I think the most surprising thing about this result is that a LIDAR needs to have BOTH a very fast update rate and long measuring range before it can effectively protect a drone from hitting “small” objects like poles, wires, tree branches and all the things that drones seem inexplicably attracted to. It is for these reasons that we have been working on long range, high speed laser modules that can be built into LIDAR systems. The SF40 LIDAR pictured above (SF40 web page) uses an SF30/C laser module (SF30/C web page), so how good will its performance be in practice?
As a second example, the SF40 LIDAR is configured to measure at 10kHz and rotates 5 times per second. The laser module can detect thin wires at 25m, poles at 50m and walls and trees at 100m.
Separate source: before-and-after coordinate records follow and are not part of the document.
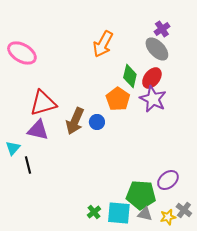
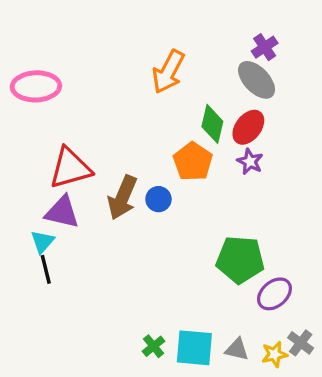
pink ellipse: (22, 53) -> (36, 86), turned -32
purple star: (153, 99) -> (250, 162), size x0.6
cyan triangle: (13, 148) -> (42, 242), moved
green pentagon: (141, 195) -> (240, 260), moved

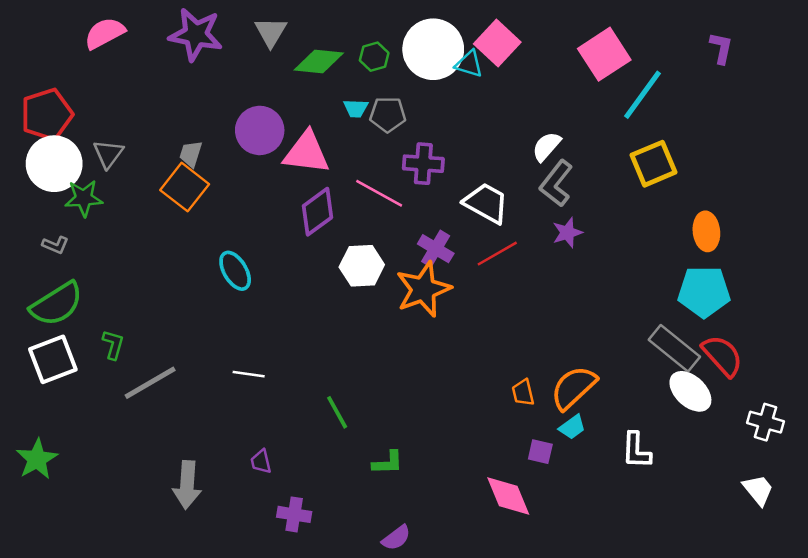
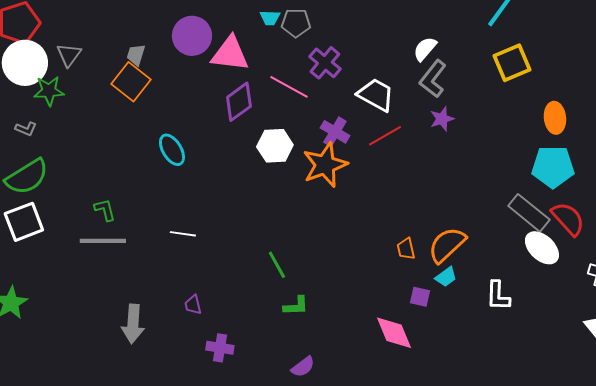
purple cross: (423, 164) -> (325, 63), turned 36
green L-shape: (113, 345) -> (105, 210), moved, turned -30
gray line: (150, 383) -> (103, 241), turned 30
green line: (337, 412) -> (277, 265), moved

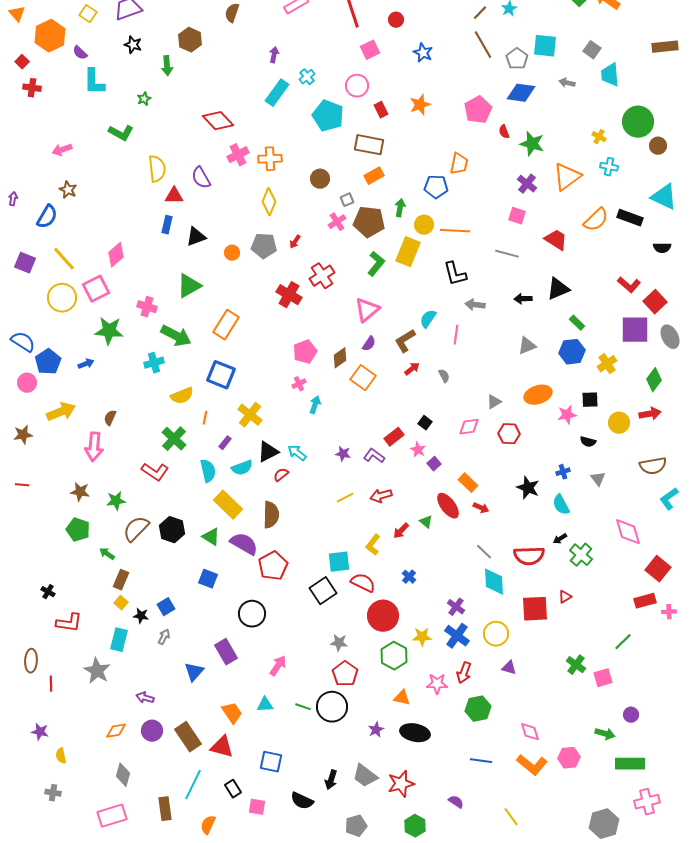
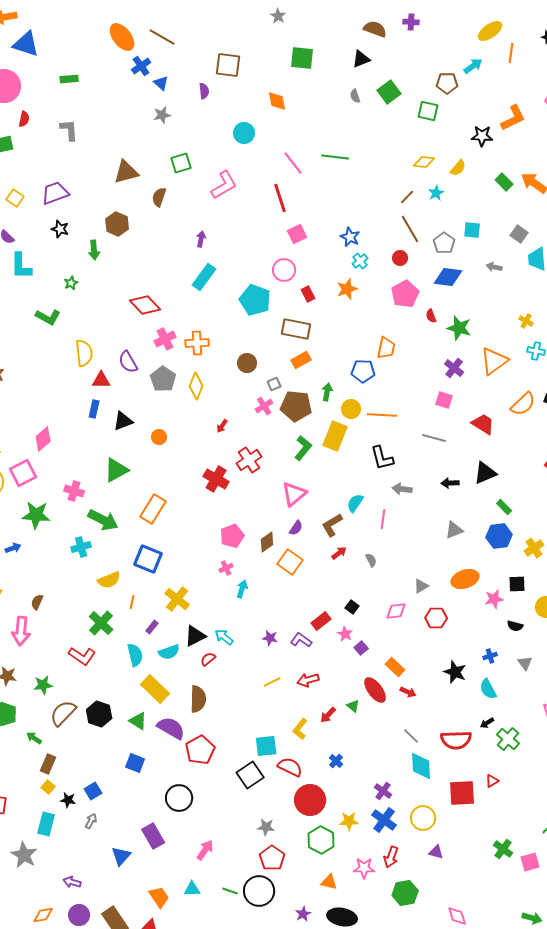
red circle: (396, 20) -> (400, 258), moved
cyan square: (545, 46) -> (472, 230), size x0.7
cyan cross: (307, 77) -> (360, 261), moved
gray pentagon: (264, 246) -> (163, 379), moved, turned 30

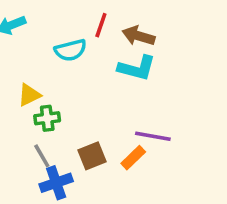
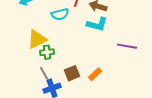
yellow triangle: (29, 95) -> (37, 39), size x1.5
purple line: (153, 136) -> (127, 46), moved

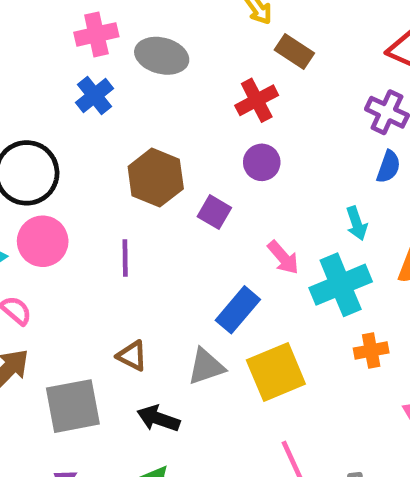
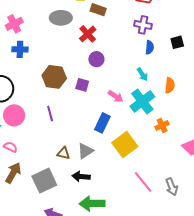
gray ellipse: (162, 56) -> (61, 18), moved
blue cross: (95, 96) -> (20, 49), turned -35
gray triangle: (206, 367) -> (85, 151), moved

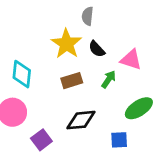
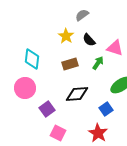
gray semicircle: (88, 16) -> (82, 15), turned 48
yellow star: (66, 44) -> (66, 36), size x0.7
blue square: (119, 140) -> (106, 109), turned -32

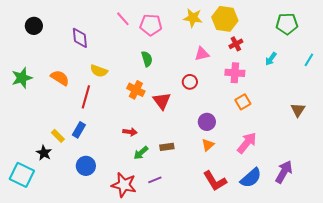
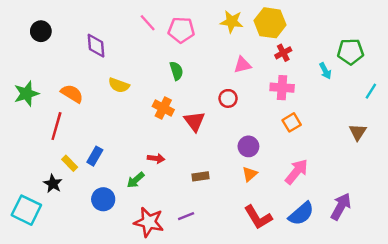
green pentagon: (287, 24) -> (350, 52), moved
cyan arrow: (271, 59) -> (325, 71), turned -64
cyan line: (309, 60) -> (371, 91), moved
red line: (86, 97) -> (56, 126), moved
green arrow: (141, 153) -> (136, 180), moved

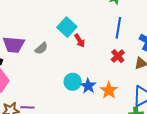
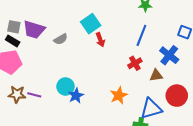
cyan circle: (73, 82) -> (65, 86), moved
blue star: (88, 86) -> (76, 96), moved

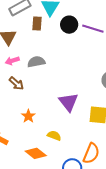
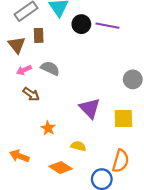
brown rectangle: (37, 24) -> (39, 35), moved
gray semicircle: (36, 62) -> (50, 68), turned 42

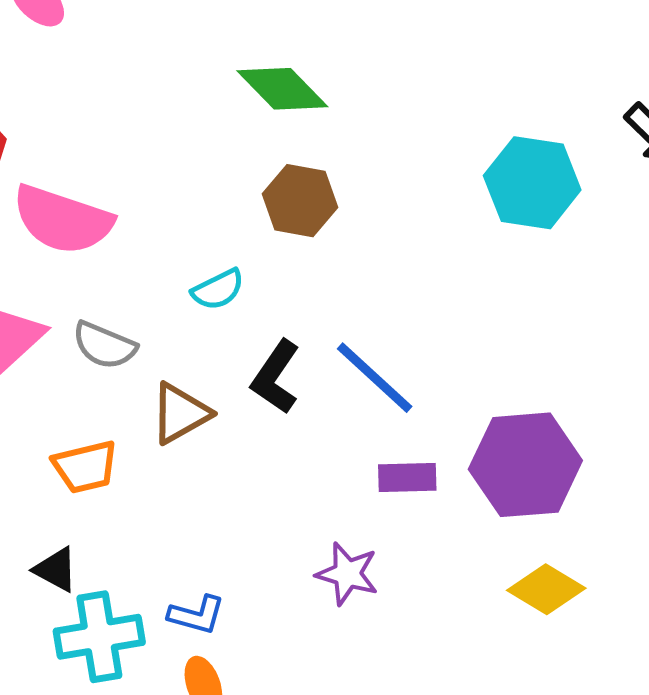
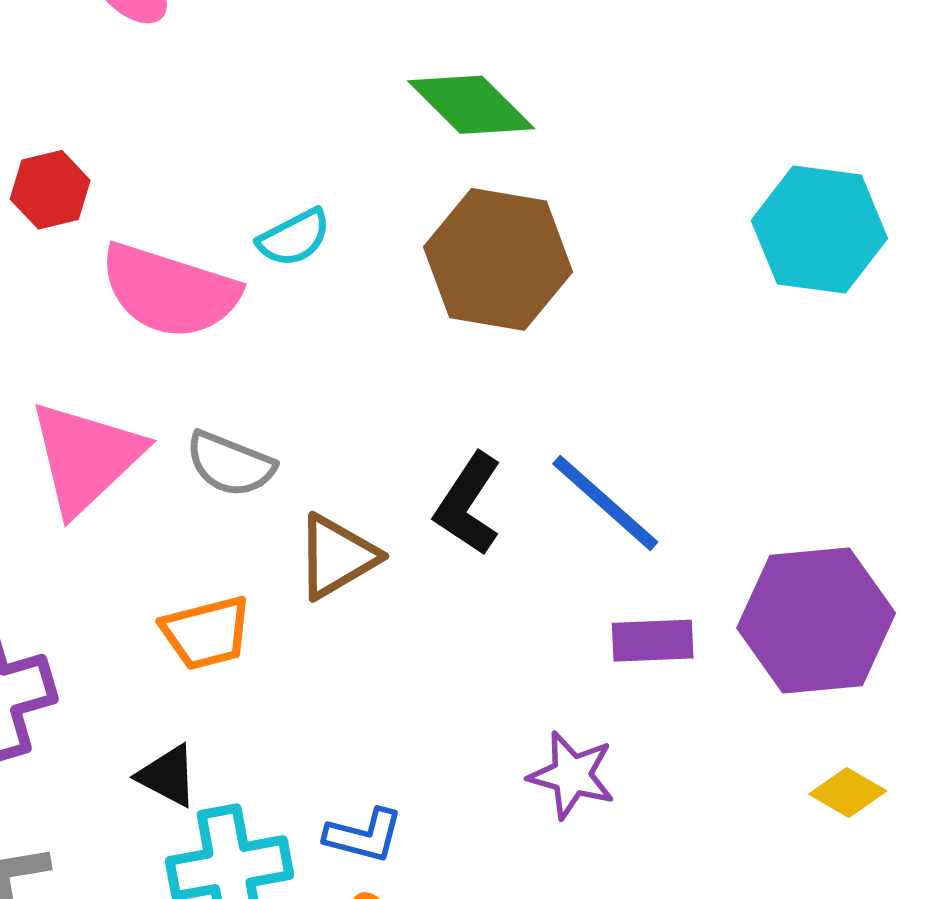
brown hexagon: (300, 201) -> (498, 259), size x1.4
cyan semicircle: (218, 289) -> (294, 238), moved
yellow diamond: (546, 589) -> (848, 792), size x0.7

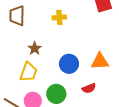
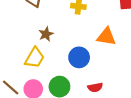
orange triangle: (100, 61) -> (106, 37), moved

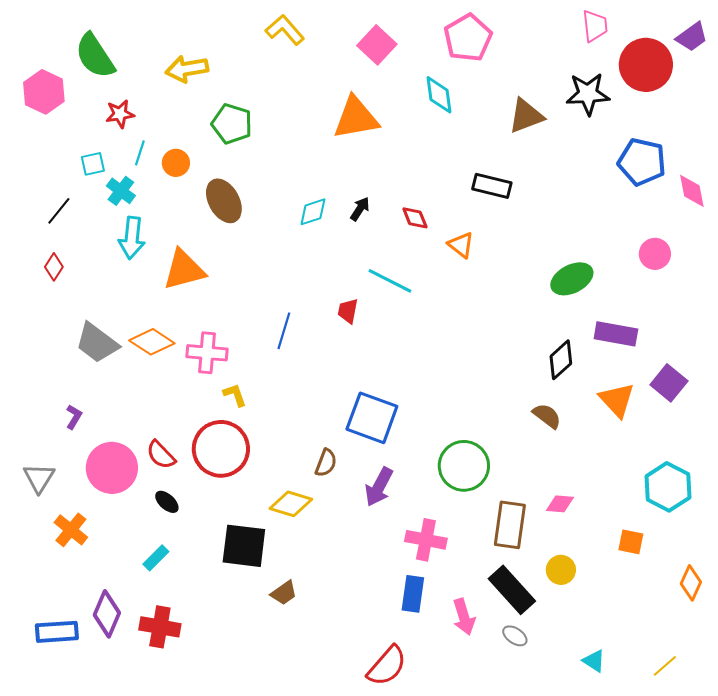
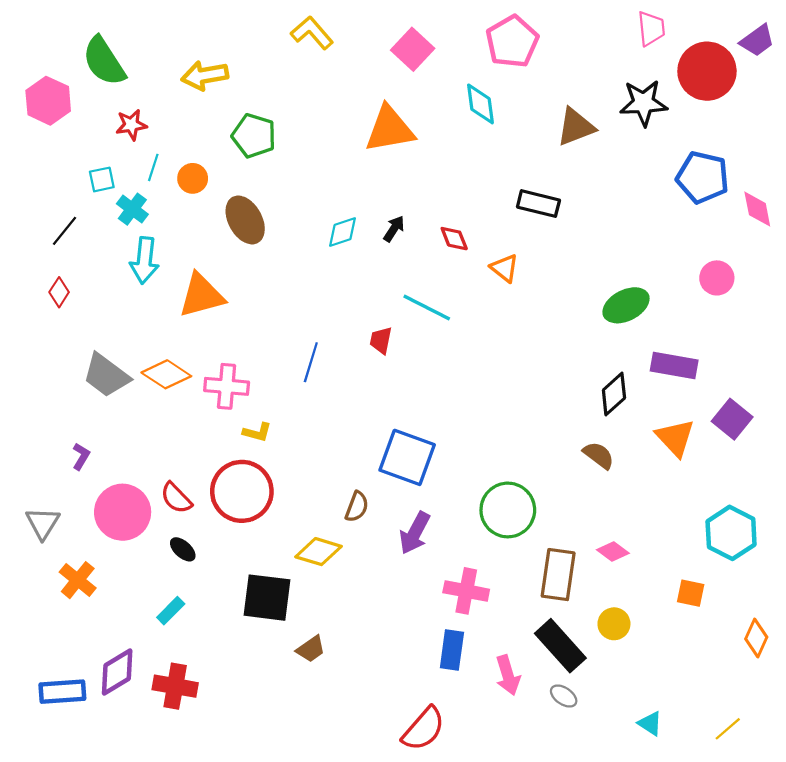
yellow L-shape: (235, 395) -> (257, 432), turned 124
pink diamond: (560, 504) -> (613, 552), turned 32
purple diamond: (107, 614) -> (117, 672), turned 36

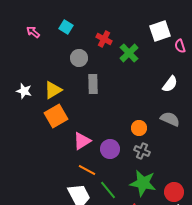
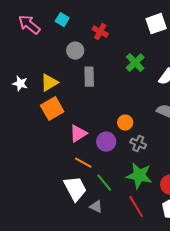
pink arrow: (33, 32) -> (29, 25), size x1.6
green cross: (129, 53) -> (135, 63), moved
orange circle: (139, 128) -> (125, 123), moved

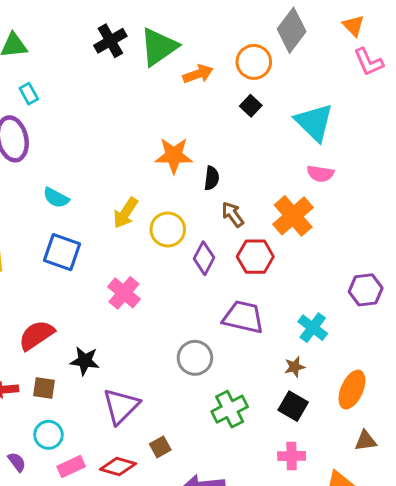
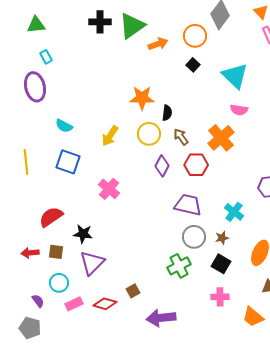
black cross: (110, 41) -> (100, 22), turned 30
yellow circle: (168, 229) -> (149, 134), moved
gray circle: (195, 358) -> (194, 237), moved
purple triangle: (121, 406) -> (92, 263), moved

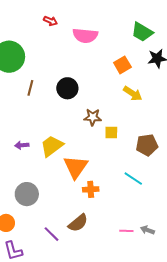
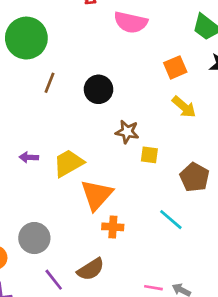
brown pentagon: (147, 145) -> (194, 177), turned 30
gray circle: (27, 194) -> (34, 238), moved

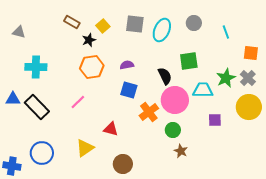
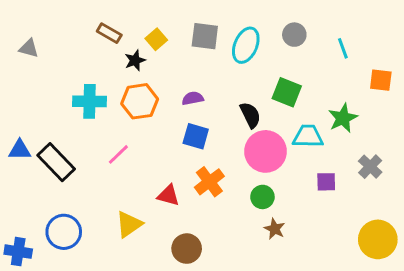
green square: (189, 61) -> (287, 92), turned 30
cyan cross: (36, 67) -> (90, 101), moved
gray cross: (248, 78) -> (370, 167), moved
yellow circle: (249, 107) -> (378, 239), moved
orange cross: (149, 112) -> (209, 182), moved

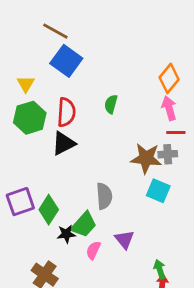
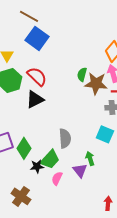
green semicircle: (111, 104) -> (82, 74), moved
red semicircle: (66, 112) -> (37, 76), turned -50
brown star: (146, 158) -> (96, 83), moved
green arrow: (160, 269) -> (90, 158), moved

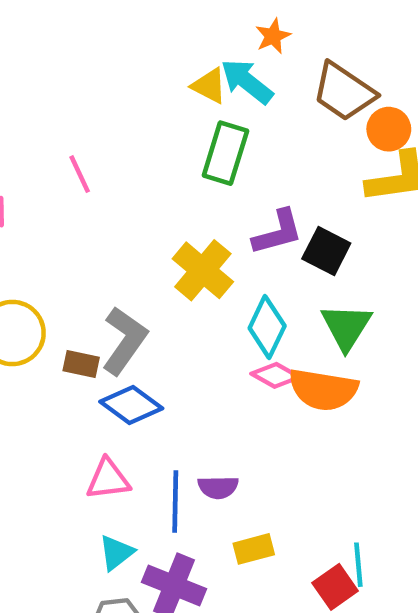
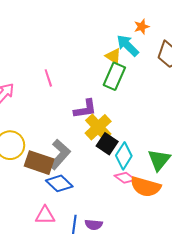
yellow triangle: (209, 86) -> (113, 56), moved
purple L-shape: (278, 232) -> (85, 109), moved
black square: (326, 251) -> (107, 144), moved
brown rectangle: (81, 364) -> (39, 163), size x1.8

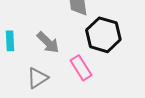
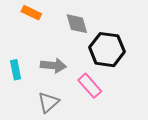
gray arrow: (48, 42) -> (53, 66), turned -30

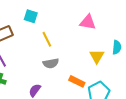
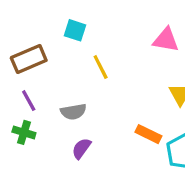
gray semicircle: (51, 63) -> (73, 112), moved

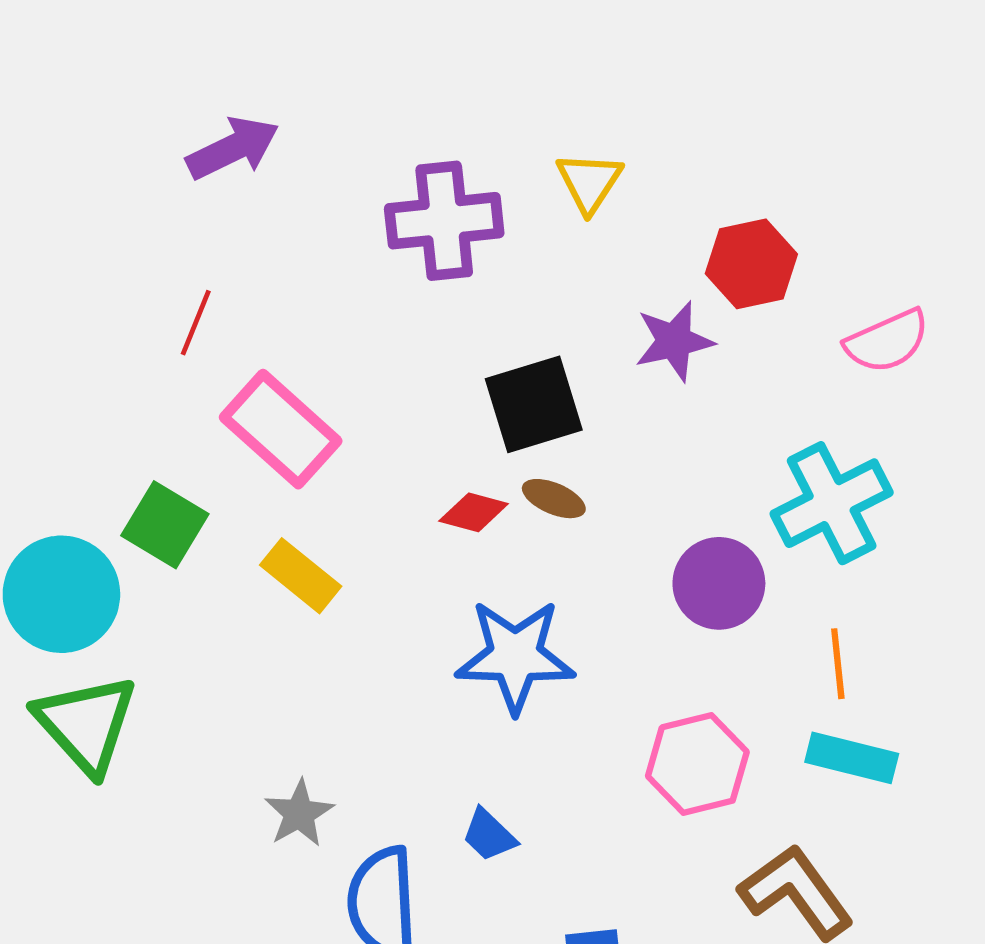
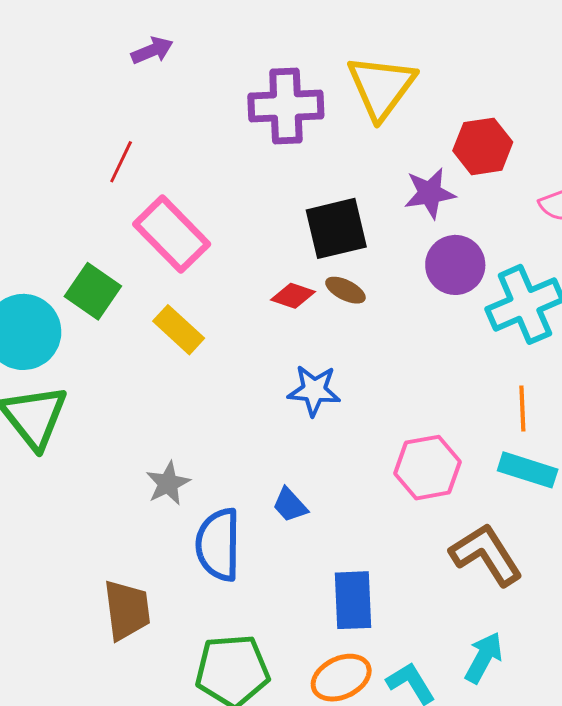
purple arrow: (233, 148) -> (152, 50), size x0.7
yellow triangle: (589, 182) -> (381, 87), size x1.6
purple circle: (719, 583) -> (455, 265), moved
blue star: (515, 656) -> (314, 390), size x0.7

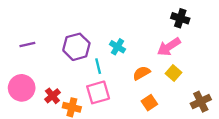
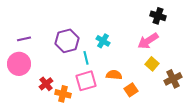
orange semicircle: (141, 73) -> (114, 75), moved, turned 35
pink circle: (22, 88) -> (19, 64), moved
brown cross: (201, 102) -> (173, 79), moved

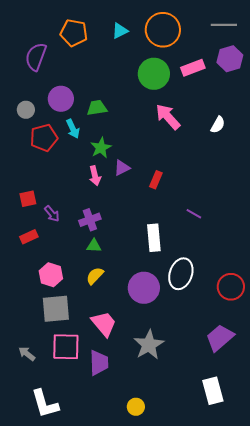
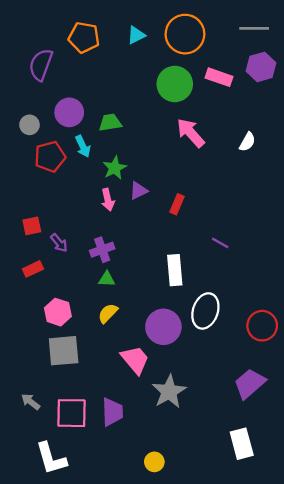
pink rectangle: (193, 68) -> (219, 77), turned 40
pink trapezoid: (104, 324) -> (135, 360), moved
pink square: (66, 347) -> (71, 413), moved

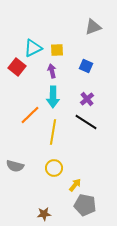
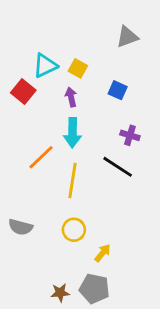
yellow square: (57, 50) -> (78, 68), turned 32
purple cross: (87, 99) -> (130, 135), moved, turned -32
gray pentagon: (85, 205) -> (94, 289), moved

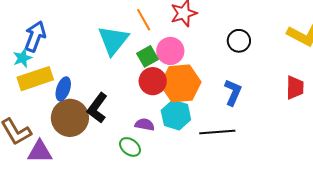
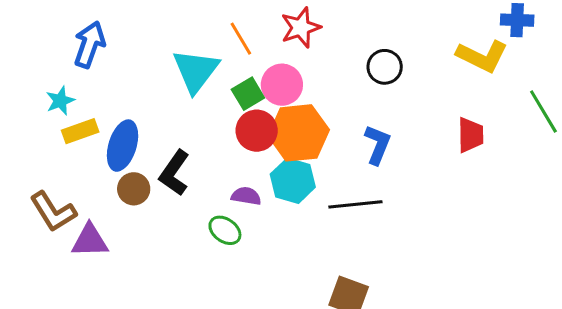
blue arrow: (35, 36) -> (89, 44), moved
yellow rectangle: (35, 79) -> (80, 131), size x0.7
blue ellipse: (63, 89) -> (123, 146), size x1.4
brown circle: (70, 118) -> (134, 189), size x0.6

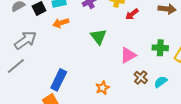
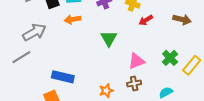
green cross: (160, 48) -> (170, 58), turned 35
brown cross: (141, 77) -> (134, 83), moved, turned 32
blue rectangle: (59, 80) -> (63, 77), turned 70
If a drone can stop in 2 seconds, how fast can it fly and still safely avoid an unexpected tree?
Point separation: Psep = 360 * 5 / 10000 = 0.18 degrees
This means that there is 100% saturation and no gaps in the data, so even small obstacles will be detected.
The maximum safe speed of the drone: Vdrone = 100 / (1 / 5 + 2) = 45 m/s (164 kph)
How fast could this drone fly without hitting a power line?
The maximum safe speed of the drone: Vdrone = 25 / (1 / 5 + 2) = 11.4 m/s (41 kph)
This result suggests that the SF40 LIDAR will work well for both high speed operation, where large obstacles might be encountered, or slower speed operation closer to small obstacles.